▶ _What you need to do_
For each record below, output its text exactly and skip any picture.

(Page-level text extractions)
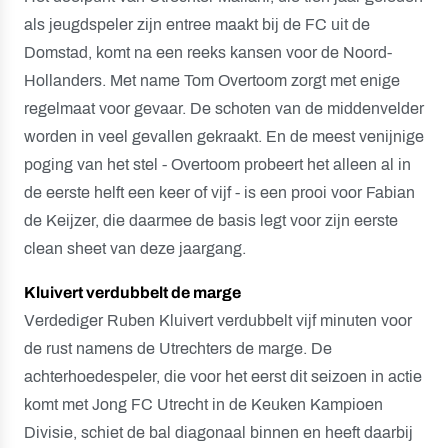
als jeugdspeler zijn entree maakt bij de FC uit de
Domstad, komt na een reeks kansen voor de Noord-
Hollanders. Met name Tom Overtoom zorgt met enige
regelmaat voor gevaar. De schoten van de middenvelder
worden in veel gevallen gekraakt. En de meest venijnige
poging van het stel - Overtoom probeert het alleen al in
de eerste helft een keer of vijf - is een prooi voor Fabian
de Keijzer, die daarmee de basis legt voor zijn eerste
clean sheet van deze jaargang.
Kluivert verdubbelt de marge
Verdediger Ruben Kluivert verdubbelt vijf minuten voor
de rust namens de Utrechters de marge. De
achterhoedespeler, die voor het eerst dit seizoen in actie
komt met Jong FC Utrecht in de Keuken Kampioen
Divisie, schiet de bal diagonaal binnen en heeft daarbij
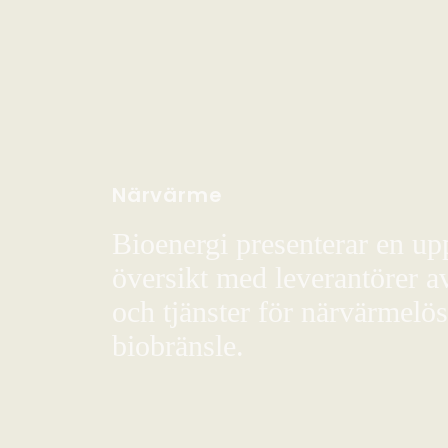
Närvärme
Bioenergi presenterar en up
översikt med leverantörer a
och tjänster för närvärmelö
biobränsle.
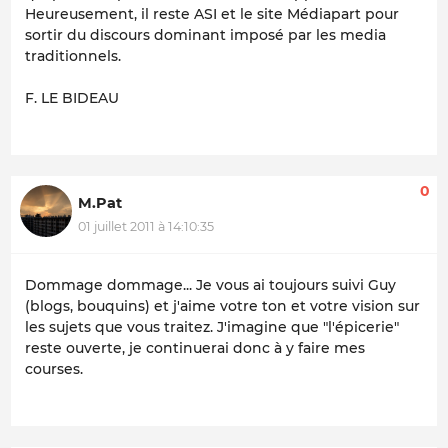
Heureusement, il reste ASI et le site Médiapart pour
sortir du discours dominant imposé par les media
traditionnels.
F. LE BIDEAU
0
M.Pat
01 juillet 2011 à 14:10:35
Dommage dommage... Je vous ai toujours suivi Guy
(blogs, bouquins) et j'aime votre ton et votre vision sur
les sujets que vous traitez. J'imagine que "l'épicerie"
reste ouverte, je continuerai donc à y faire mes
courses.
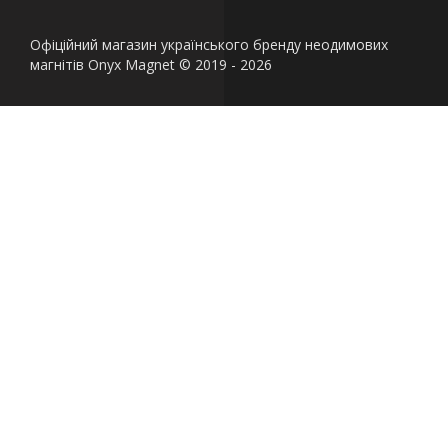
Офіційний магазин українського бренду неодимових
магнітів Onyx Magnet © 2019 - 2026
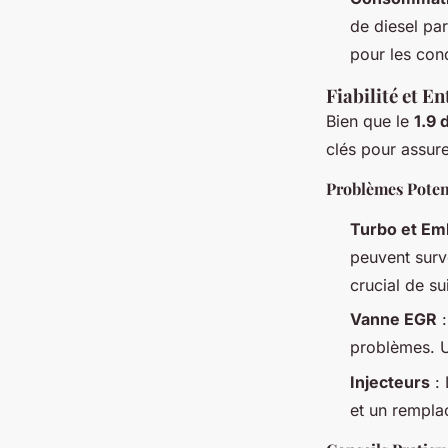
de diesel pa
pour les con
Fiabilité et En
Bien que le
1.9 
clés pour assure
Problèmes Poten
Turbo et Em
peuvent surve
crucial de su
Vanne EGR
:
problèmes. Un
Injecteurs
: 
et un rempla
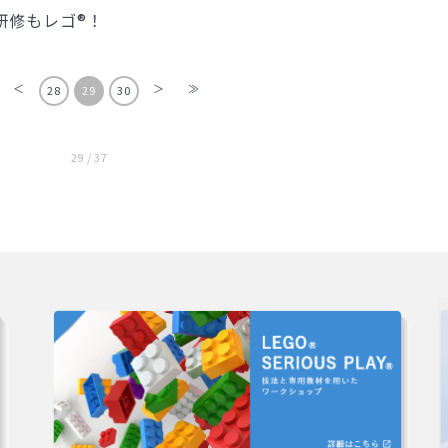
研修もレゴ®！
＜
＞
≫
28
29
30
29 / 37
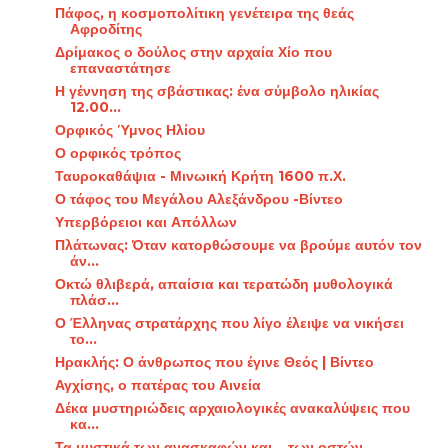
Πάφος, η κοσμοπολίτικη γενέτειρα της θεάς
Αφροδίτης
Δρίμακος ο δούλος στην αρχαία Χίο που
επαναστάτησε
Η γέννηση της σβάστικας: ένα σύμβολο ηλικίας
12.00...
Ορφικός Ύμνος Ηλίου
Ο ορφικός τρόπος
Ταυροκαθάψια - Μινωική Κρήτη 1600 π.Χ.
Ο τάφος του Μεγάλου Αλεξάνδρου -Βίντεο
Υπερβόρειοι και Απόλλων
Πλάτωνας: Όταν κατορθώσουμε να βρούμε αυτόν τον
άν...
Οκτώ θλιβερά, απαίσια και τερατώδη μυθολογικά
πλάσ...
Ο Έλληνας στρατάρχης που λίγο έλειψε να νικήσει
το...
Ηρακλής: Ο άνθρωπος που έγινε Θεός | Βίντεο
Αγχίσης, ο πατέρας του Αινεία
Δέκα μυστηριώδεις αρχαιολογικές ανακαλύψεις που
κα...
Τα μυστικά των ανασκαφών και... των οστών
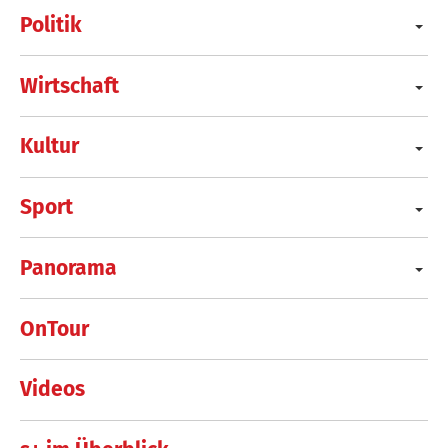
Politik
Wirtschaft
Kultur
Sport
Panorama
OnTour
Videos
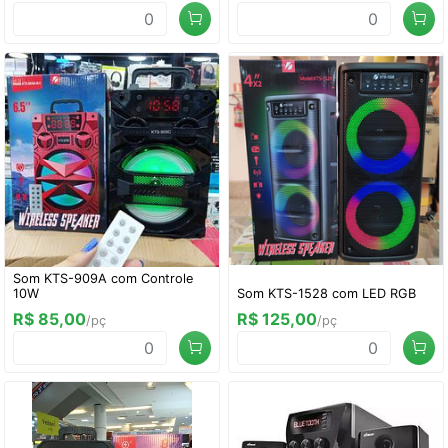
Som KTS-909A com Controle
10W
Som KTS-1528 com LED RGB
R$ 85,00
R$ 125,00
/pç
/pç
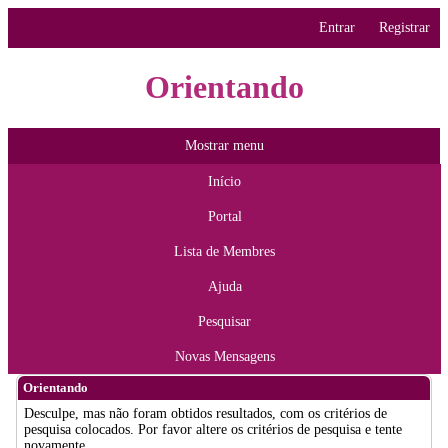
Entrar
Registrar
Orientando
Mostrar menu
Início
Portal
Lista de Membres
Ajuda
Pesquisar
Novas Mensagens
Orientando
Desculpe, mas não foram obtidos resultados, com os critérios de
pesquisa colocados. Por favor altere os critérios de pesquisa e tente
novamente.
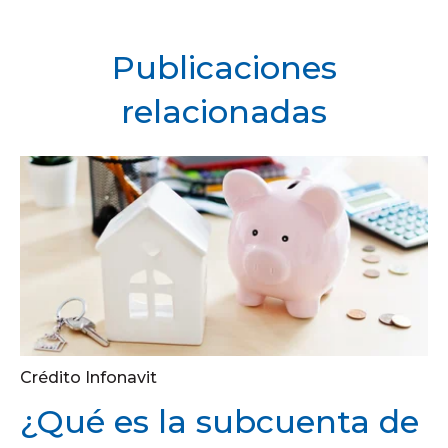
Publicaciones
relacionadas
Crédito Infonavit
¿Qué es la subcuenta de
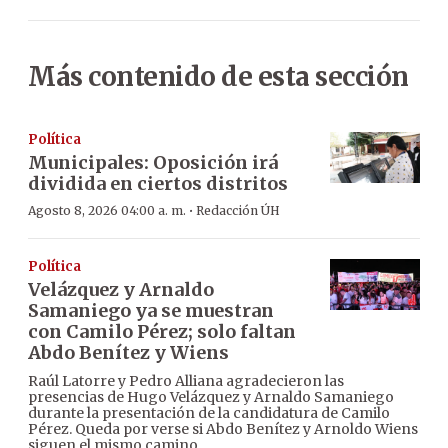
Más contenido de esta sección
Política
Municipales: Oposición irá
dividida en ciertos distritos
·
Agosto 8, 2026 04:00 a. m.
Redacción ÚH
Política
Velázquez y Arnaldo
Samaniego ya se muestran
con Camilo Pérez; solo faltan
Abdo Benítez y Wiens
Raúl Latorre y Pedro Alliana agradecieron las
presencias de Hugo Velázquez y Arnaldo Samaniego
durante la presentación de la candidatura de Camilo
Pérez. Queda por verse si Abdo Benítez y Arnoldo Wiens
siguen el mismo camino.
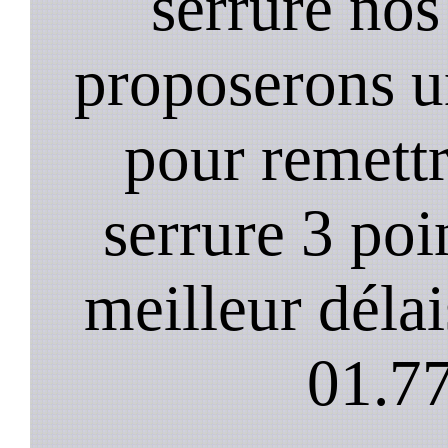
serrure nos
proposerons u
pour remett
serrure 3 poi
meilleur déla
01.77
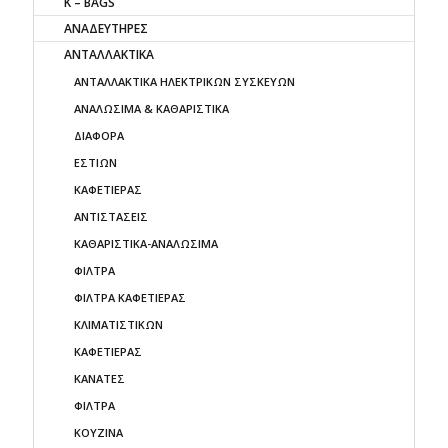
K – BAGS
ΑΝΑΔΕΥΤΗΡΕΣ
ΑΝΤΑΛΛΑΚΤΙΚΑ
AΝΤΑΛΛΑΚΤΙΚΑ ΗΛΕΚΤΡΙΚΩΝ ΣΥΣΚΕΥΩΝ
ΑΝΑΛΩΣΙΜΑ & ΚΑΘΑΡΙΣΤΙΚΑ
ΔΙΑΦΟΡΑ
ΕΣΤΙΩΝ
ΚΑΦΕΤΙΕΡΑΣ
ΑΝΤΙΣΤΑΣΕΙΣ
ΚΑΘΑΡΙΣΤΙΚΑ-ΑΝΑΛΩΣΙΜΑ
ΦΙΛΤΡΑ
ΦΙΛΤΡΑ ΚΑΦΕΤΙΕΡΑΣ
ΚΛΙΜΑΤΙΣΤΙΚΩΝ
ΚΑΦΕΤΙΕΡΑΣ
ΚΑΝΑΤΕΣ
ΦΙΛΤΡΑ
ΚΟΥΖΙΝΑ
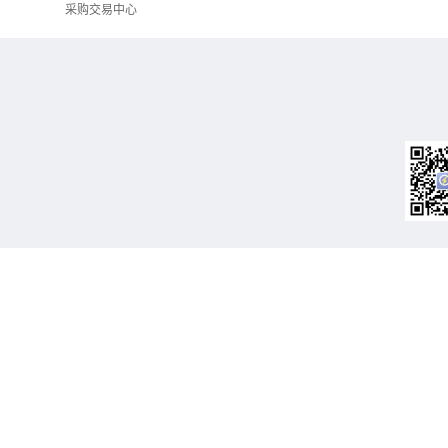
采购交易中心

▶ _Task result_
als jeugdspeler zijn entree maakt bij de FC uit de
Domstad, komt na een reeks kansen voor de Noord-
Hollanders. Met name Tom Overtoom zorgt met enige
regelmaat voor gevaar. De schoten van de middenvelder
worden in veel gevallen gekraakt. En de meest venijnige
poging van het stel - Overtoom probeert het alleen al in
de eerste helft een keer of vijf - is een prooi voor Fabian
de Keijzer, die daarmee de basis legt voor zijn eerste
clean sheet van deze jaargang.
Kluivert verdubbelt de marge
Verdediger Ruben Kluivert verdubbelt vijf minuten voor
de rust namens de Utrechters de marge. De
achterhoedespeler, die voor het eerst dit seizoen in actie
komt met Jong FC Utrecht in de Keuken Kampioen
Divisie, schiet de bal diagonaal binnen en heeft daarbij
Närvärme
Bioenergi presenterar en up
översikt med leverantörer a
och tjänster för närvärmelö
biobränsle.
Heureusement, il reste ASI et le site Médiapart pour
sortir du discours dominant imposé par les media
traditionnels.
F. LE BIDEAU
0
M.Pat
01 juillet 2011 à 14:10:35
Dommage dommage... Je vous ai toujours suivi Guy
(blogs, bouquins) et j'aime votre ton et votre vision sur
les sujets que vous traitez. J'imagine que "l'épicerie"
reste ouverte, je continuerai donc à y faire mes
courses.
Офіційний магазин українського бренду неодимових
магнітів Onyx Magnet © 2019 - 2026
de diesel pa
pour les con
Fiabilité et En
Bien que le
1.9 
clés pour assure
Problèmes Poten
Turbo et Em
peuvent surve
crucial de su
Vanne EGR
:
problèmes. Un
Injecteurs
: 
et un rempla
研修もレゴ®！
＜
＞
≫
28
29
30
29 / 37
Πάφος, η κοσμοπολίτικη γενέτειρα της θεάς
Αφροδίτης
Δρίμακος ο δούλος στην αρχαία Χίο που
επαναστάτησε
Η γέννηση της σβάστικας: ένα σύμβολο ηλικίας
12.00...
Ορφικός Ύμνος Ηλίου
Ο ορφικός τρόπος
Ταυροκαθάψια - Μινωική Κρήτη 1600 π.Χ.
Ο τάφος του Μεγάλου Αλεξάνδρου -Βίντεο
Υπερβόρειοι και Απόλλων
Πλάτωνας: Όταν κατορθώσουμε να βρούμε αυτόν τον
άν...
Οκτώ θλιβερά, απαίσια και τερατώδη μυθολογικά
πλάσ...
Ο Έλληνας στρατάρχης που λίγο έλειψε να νικήσει
το...
Ηρακλής: Ο άνθρωπος που έγινε Θεός | Βίντεο
Αγχίσης, ο πατέρας του Αινεία
Δέκα μυστηριώδεις αρχαιολογικές ανακαλύψεις που
κα...
Τα μυστικά των ανασκαφών και... των οστών
Politik
Wirtschaft
Kultur
Sport
Panorama
OnTour
Videos
Som KTS-909A com Controle
10W
Som KTS-1528 com LED RGB
R$ 85,00
R$ 125,00
/pç
/pç
Entrar
Registrar
Orientando
Mostrar menu
Início
Portal
Lista de Membres
Ajuda
Pesquisar
Novas Mensagens
Orientando
Desculpe, mas não foram obtidos resultados, com os critérios de
pesquisa colocados. Por favor altere os critérios de pesquisa e tente
novamente.
Publicaciones
relacionadas
Crédito Infonavit
¿Qué es la subcuenta de
Más contenido de esta sección
Política
Municipales: Oposición irá
dividida en ciertos distritos
·
Agosto 8, 2026 04:00 a. m.
Redacción ÚH
Política
Velázquez y Arnaldo
Samaniego ya se muestran
con Camilo Pérez; solo faltan
Abdo Benítez y Wiens
Raúl Latorre y Pedro Alliana agradecieron las
presencias de Hugo Velázquez y Arnaldo Samaniego
durante la presentación de la candidatura de Camilo
Pérez. Queda por verse si Abdo Benítez y Arnoldo Wiens
siguen el mismo camino.
serrure nos
proposerons u
pour remett
serrure 3 poi
meilleur déla
01.77
K – BAGS
ΑΝΑΔΕΥΤΗΡΕΣ
ΑΝΤΑΛΛΑΚΤΙΚΑ
AΝΤΑΛΛΑΚΤΙΚΑ ΗΛΕΚΤΡΙΚΩΝ ΣΥΣΚΕΥΩΝ
ΑΝΑΛΩΣΙΜΑ & ΚΑΘΑΡΙΣΤΙΚΑ
ΔΙΑΦΟΡΑ
ΕΣΤΙΩΝ
ΚΑΦΕΤΙΕΡΑΣ
ΑΝΤΙΣΤΑΣΕΙΣ
ΚΑΘΑΡΙΣΤΙΚΑ-ΑΝΑΛΩΣΙΜΑ
ΦΙΛΤΡΑ
ΦΙΛΤΡΑ ΚΑΦΕΤΙΕΡΑΣ
ΚΛΙΜΑΤΙΣΤΙΚΩΝ
ΚΑΦΕΤΙΕΡΑΣ
ΚΑΝΑΤΕΣ
ΦΙΛΤΡΑ
ΚΟΥΖΙΝΑ
采购交易中心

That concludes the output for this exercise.